PROBLEM REQUIREMENTS:
Among the entries that follow, find every line with the word "Zobacz" and list it.

START DATASET EXTRACT

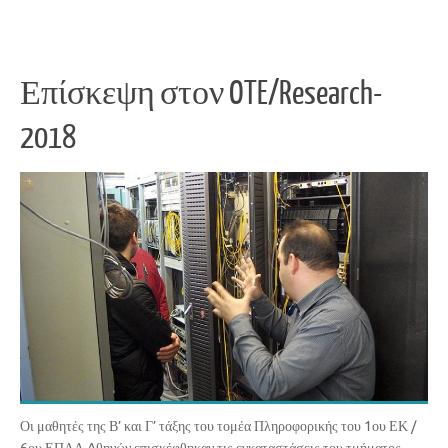
Επίσκεψη στον OTE/Research-
2018
Οι μαθητές της Β’ και Γ’ τάξης του τομέα Πληροφορικής του 1ου ΕΚ /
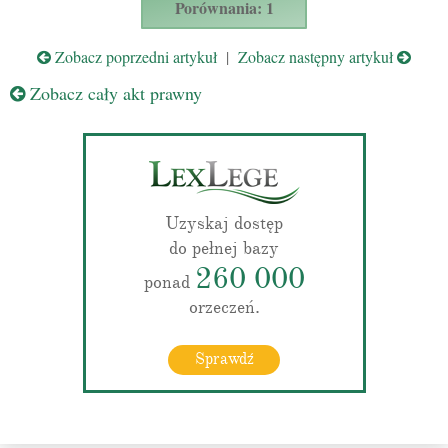
Porównania: 1
Zobacz poprzedni artykuł
|
Zobacz następny artykuł
Zobacz cały akt prawny
Uzyskaj dostęp
do pełnej bazy
260 000
ponad
orzeczeń.
Sprawdź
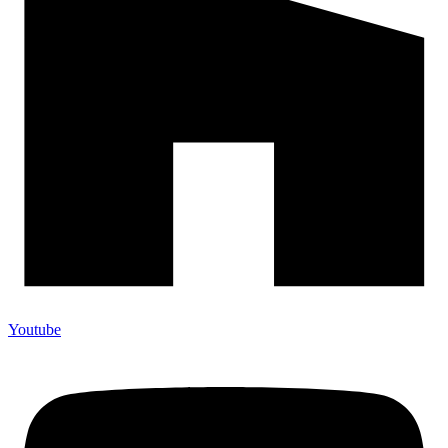
Youtube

END DATASET EXTRACT

YOUR RESPONSE:
Zobacz poprzedni artykuł
Zobacz następny artykuł
Zobacz cały akt prawny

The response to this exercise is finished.